First one to post a picture of a new solution that THEY came up with gets repped up...


----------



## Hyperocity (Feb 5, 2014)

Vance, mountain bikers usually carry backpack hydration so the water bottle screws can be ideal mounting and weight distribution. . I'm thinking of a bracket of sorts that will fit the average 4 battery pack. It can be be raw, without covering, but in a neat carbon look. It can resemble a cage which the top locks on.


----------



## Vancbiker (May 25, 2005)

Hyperocity said:


> I'm thinking of a bracket of sorts that will fit the average 4 battery pack. It can be be raw, without covering, but in a neat carbon look. It can resemble a cage which the top locks on.


I'm sure that it would not be hard to do up a bottle mount battery pack bracket. It's not worth the time to me if there is low probability to sell about 10 or more. Since there has been so little talk here about it, I'm not sure the demand exists. Hopefully this thread might get folks thinking about it and interest develops.


----------



## Hyperocity (Feb 5, 2014)

Make a proto and market it.


----------



## -Archie- (Aug 25, 2013)

Vancbiker said:


> There have been a few posts in the past where folks cut open a water bottle to fit a battery inside and glued it back together.


It will look really ugly, at least in all the cases I've seen. Better option is, to find a bottle with opening wide enough to put the battery without cutting.



> Also IIRC Pedros make a water bottle that opens up and is meant for holding tools and tube etc. Those have been used for batteries as well.


This is exactly what I did: there's a plenty of companies making such containers - look for "bottle toolbox" on eBay for example, and add a cable gland to keep it waterproof.

My bottle battery:









I also put additional velcro band over frame tube and battery, to assure it won't jump out on harsh terrain...


----------



## -Todd- (Jun 13, 2011)

I used a wide mouthed bottle, heated it up using an industrial heat gun, then popped the lipo battery inside. Used a bunch of open cell foam to take up the space. Trim the nipple so the cable can slide through, mine is sealed up tight and weatherproof.


----------



## JohnJ80 (Oct 10, 2008)

Hyperocity said:


> Thanks.

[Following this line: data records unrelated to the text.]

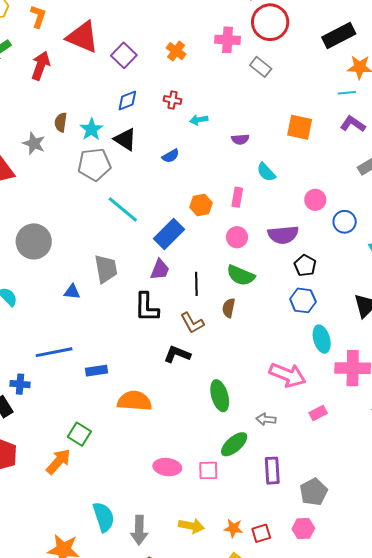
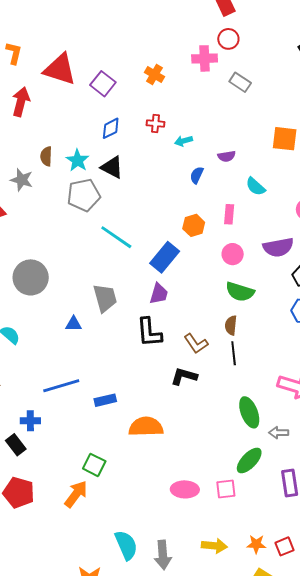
red circle: (270, 22) -> (228, 39), moved, size x0.6
blue semicircle: (171, 156) -> (197, 175), moved, turned 150
black line: (196, 284) -> (234, 353), moved
green ellipse: (220, 396) -> (249, 412), moved

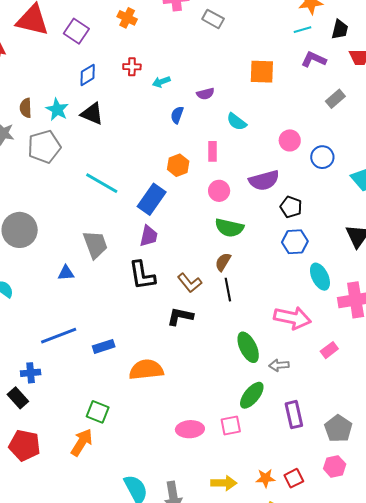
gray pentagon: (84, 195) -> (44, 147), moved
brown semicircle: (231, 325) -> (223, 262), turned 30

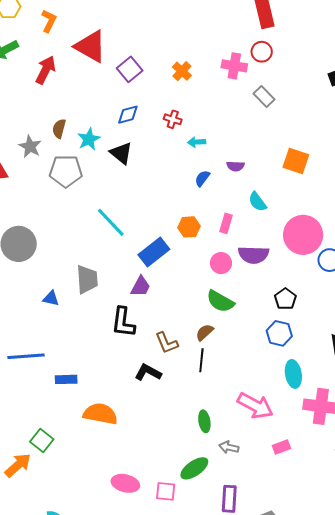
pink circle: (290, 140) -> (303, 235), size x1.8
purple semicircle: (264, 180) -> (254, 255), moved
green ellipse: (248, 347) -> (204, 421), size x0.7

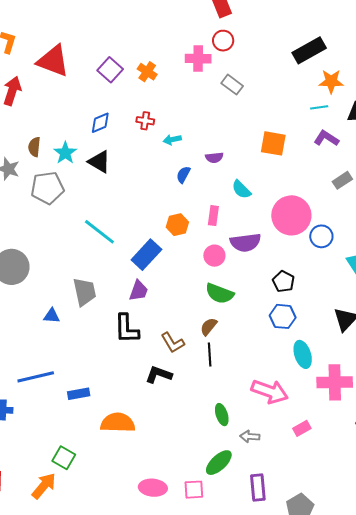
purple square: (130, 69) -> (110, 70), moved

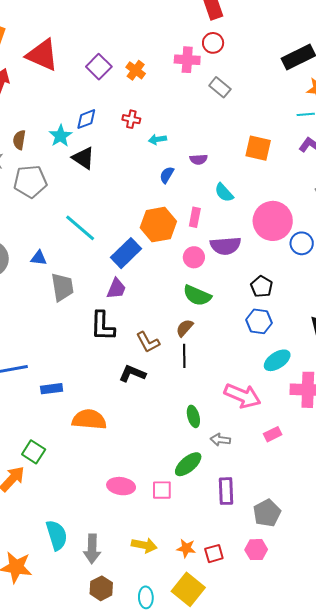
cyan star: (65, 153) -> (60, 136), moved
orange hexagon: (177, 225) -> (158, 225), size x1.6
blue triangle: (52, 316) -> (39, 258), moved
cyan ellipse: (303, 354) -> (277, 360), turned 72

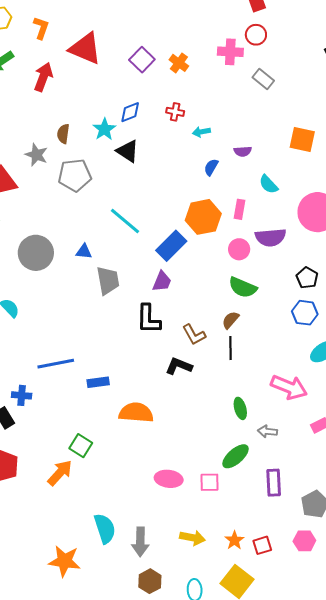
orange star: (186, 548) -> (234, 540), turned 30

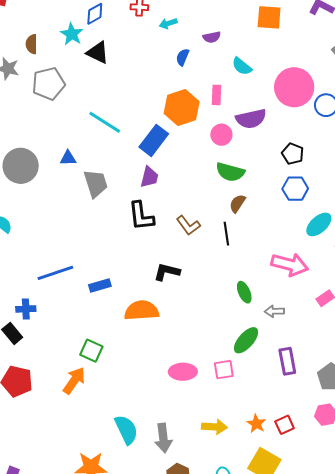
brown semicircle: (231, 320) -> (237, 203), moved
black L-shape: (179, 366) -> (167, 272), moved

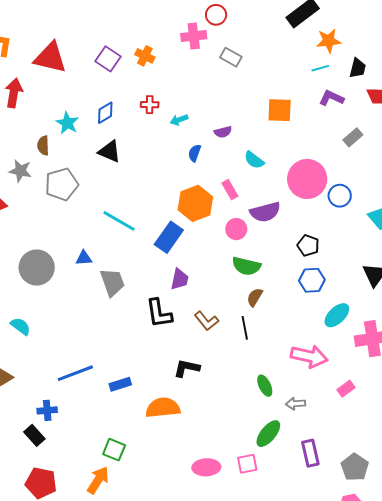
cyan star: (72, 34) -> (67, 123), moved
pink rectangle: (217, 95) -> (230, 190), turned -30
purple trapezoid: (149, 177) -> (180, 279), moved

Surprised no one has designed a clean sleek solution for this.


That's because the strapping to the frame works pretty well and it's pretty sleek too.

J.


----------



## Cat-man-do (May 16, 2004)

I can't see any of this being a problem. Just buy a *water bottle and put the battery inside. You will likely have to pack some cloth around the battery to keep it from rattling but that shouldn't be a problem. The hardest part will be cutting the drinking valve out so you can pull the wire through. If you have good bottle holder it shouldn't come loose but you can always use a velcro strap to secure it if it seems too loose.

Back in the day you used to see "water bottle batteries " all the time. Somewhere along the line their popularity faded as most people preferred alternative frame mounting. Owning a bike frame that can't easily mount a battery would be a PITA. In a pinch you could mount it to the stem but would look a little odd-ball. I've mounted a two-cell to the stem before but never a 4-cell. 

( * Note; the water bottle I've mentioned above has a wide-mouth screw off top and will easily fit a 4-cell battery without too much problem. The one I use ( for water ) is the Camelback "Podium" bottle. I use this with my road set-up. )


----------



## OpenLight (Oct 17, 2011)

These do exist, here is the one from Open Light Systems: Open Light Systems LLC | Lupine Battery Bottle - Bottle Holder: Works with any Lupine batteries | Lithium Ion Batteries and Accessories for Lupine, Sigma, MyTinySun, MagicShine, BikeRay, and DealExtreme Lamp Heads
It has a lupine cable, in it but that could easily be swapped out for other varieties.

Ours is a fairly standard bottle with a plastic compression fitting that locks the cable into place in the top and has 2 compartments, a big one for the battery and a smaller one for keys or whatever else you need to keep with you.

Lupine has moved to making their battery part of the bottle: Lupine Lighting Systems North America | Big Ben 17.5 Ah Bottle Battery

I am quite surprised that there are as few ready made options as there are, but in our experience, the bottles are more popular with road applications than trail applications.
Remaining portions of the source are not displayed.